Records from a data collection:
________________
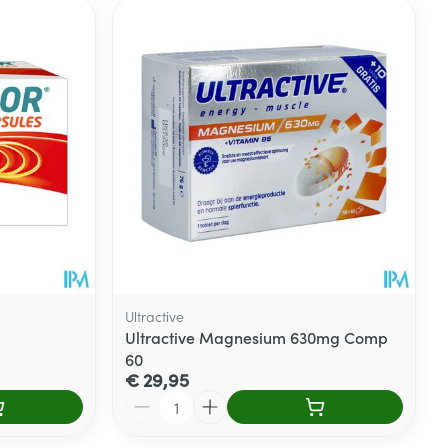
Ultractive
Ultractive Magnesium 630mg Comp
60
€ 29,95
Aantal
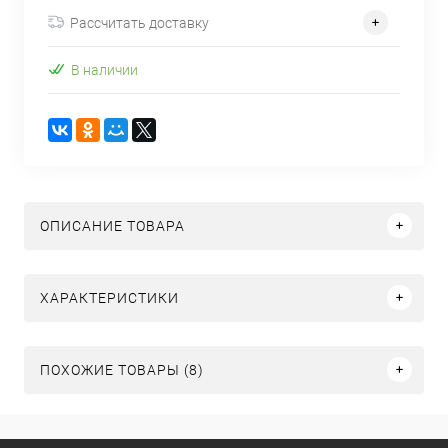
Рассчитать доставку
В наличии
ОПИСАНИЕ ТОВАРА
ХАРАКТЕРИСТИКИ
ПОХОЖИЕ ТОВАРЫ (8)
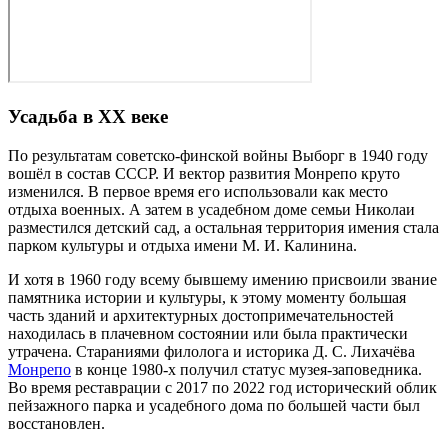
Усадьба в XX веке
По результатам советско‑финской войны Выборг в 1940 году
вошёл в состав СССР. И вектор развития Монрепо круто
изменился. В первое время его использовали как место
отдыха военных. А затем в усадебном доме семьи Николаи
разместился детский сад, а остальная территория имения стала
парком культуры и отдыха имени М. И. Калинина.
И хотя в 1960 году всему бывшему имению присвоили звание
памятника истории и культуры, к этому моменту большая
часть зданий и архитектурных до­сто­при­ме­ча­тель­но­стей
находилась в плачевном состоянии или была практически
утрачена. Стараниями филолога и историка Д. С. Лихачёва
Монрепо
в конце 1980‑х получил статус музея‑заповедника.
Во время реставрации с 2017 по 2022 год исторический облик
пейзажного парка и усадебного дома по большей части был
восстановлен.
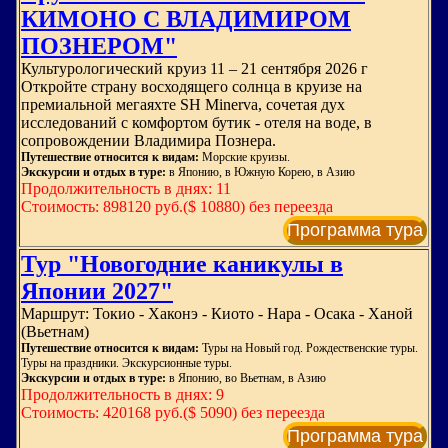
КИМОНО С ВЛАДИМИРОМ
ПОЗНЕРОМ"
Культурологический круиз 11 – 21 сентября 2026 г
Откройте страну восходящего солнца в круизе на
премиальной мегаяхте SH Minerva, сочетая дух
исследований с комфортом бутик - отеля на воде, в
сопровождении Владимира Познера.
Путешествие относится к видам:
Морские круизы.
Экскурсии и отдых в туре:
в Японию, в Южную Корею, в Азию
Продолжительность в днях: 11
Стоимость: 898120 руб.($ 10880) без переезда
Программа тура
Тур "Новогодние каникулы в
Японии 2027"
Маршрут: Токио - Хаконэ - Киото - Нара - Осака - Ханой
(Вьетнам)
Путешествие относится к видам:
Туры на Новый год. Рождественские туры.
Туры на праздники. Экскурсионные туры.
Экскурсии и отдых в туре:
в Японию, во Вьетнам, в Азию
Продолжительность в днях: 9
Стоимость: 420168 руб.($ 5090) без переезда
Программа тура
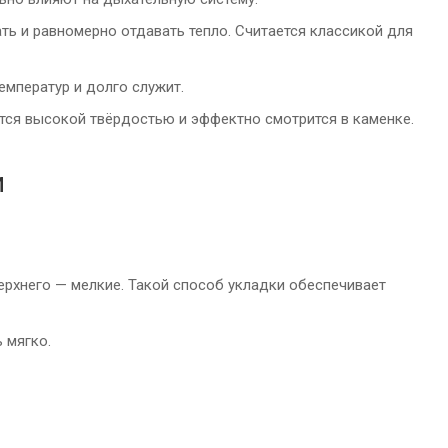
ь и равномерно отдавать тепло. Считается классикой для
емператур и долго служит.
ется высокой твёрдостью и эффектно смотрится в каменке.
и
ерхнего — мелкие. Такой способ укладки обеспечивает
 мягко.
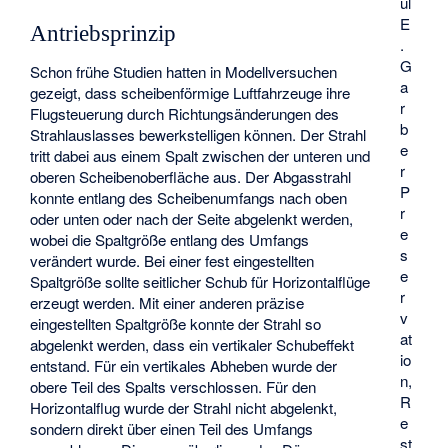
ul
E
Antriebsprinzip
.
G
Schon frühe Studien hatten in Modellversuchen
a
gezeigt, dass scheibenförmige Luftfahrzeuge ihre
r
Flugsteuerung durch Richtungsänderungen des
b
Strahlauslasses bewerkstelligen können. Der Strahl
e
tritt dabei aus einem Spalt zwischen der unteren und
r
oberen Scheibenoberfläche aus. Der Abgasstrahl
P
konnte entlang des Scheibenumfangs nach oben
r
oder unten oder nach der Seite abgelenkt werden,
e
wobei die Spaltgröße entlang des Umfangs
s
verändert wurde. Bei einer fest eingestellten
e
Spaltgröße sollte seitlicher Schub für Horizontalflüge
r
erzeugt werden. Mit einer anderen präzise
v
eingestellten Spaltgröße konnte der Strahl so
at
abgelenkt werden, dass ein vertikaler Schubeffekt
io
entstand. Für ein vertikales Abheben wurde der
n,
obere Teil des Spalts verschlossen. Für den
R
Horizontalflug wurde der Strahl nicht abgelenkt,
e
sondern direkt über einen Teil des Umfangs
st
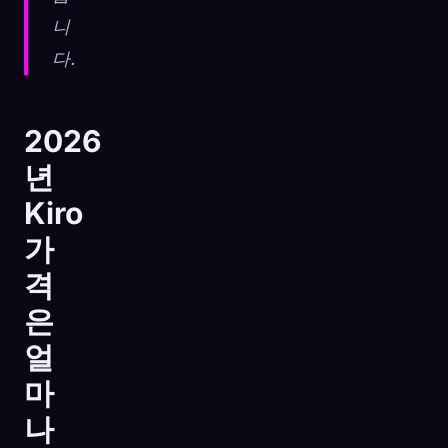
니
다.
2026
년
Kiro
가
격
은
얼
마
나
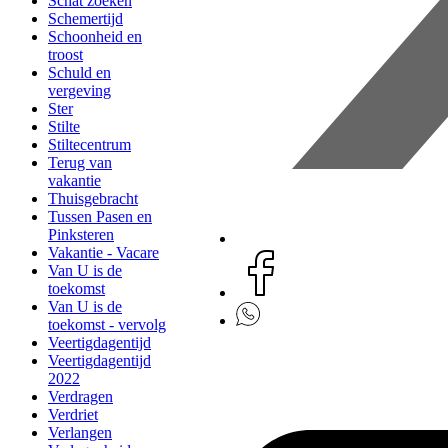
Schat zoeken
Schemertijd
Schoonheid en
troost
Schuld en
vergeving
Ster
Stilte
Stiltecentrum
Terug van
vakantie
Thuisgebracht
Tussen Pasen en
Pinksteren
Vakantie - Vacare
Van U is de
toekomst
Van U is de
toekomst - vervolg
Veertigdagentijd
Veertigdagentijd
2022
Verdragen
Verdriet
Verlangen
________________
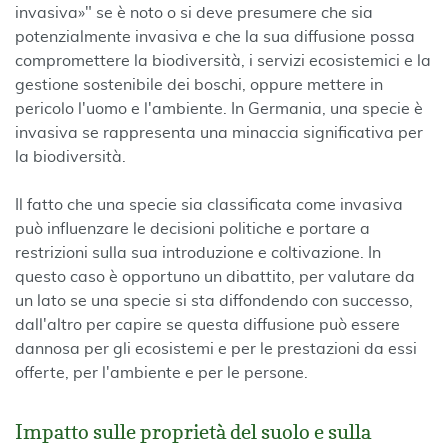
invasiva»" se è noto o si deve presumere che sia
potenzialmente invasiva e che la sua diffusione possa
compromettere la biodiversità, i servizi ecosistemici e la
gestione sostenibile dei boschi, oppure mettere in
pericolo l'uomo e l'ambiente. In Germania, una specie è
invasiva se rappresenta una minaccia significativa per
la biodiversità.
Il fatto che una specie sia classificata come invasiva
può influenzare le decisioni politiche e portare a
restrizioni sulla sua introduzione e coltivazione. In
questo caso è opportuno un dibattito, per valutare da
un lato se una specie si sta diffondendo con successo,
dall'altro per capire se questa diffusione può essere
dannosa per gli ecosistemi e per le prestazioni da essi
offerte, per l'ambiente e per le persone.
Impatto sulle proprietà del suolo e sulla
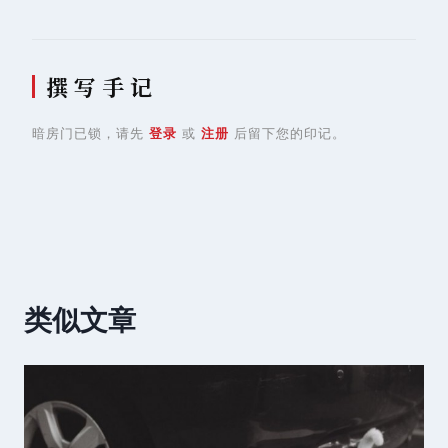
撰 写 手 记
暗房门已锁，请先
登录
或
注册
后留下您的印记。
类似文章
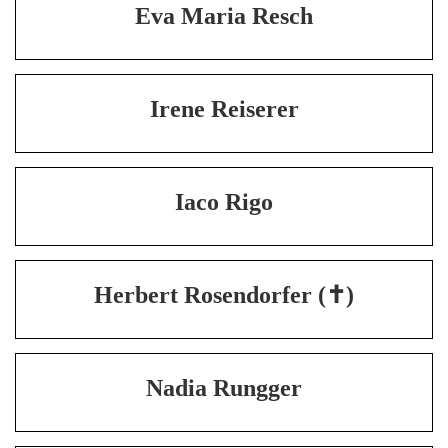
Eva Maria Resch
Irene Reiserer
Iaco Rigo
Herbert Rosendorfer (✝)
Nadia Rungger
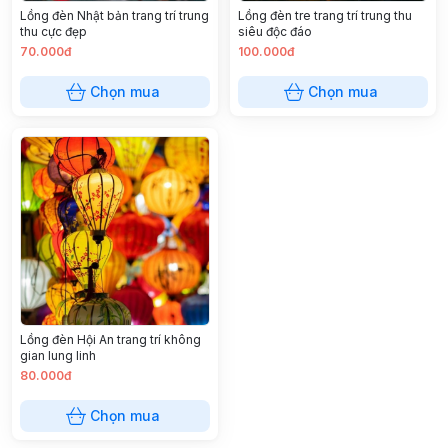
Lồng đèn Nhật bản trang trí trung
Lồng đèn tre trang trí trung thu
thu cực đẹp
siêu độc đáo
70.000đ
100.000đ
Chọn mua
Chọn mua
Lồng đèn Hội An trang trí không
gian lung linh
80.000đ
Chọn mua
________________
What this exercise asks for is every line of the data above with the word "переезда".

Стоимость: 898120 руб.($ 10880) без переезда
Стоимость: 420168 руб.($ 5090) без переезда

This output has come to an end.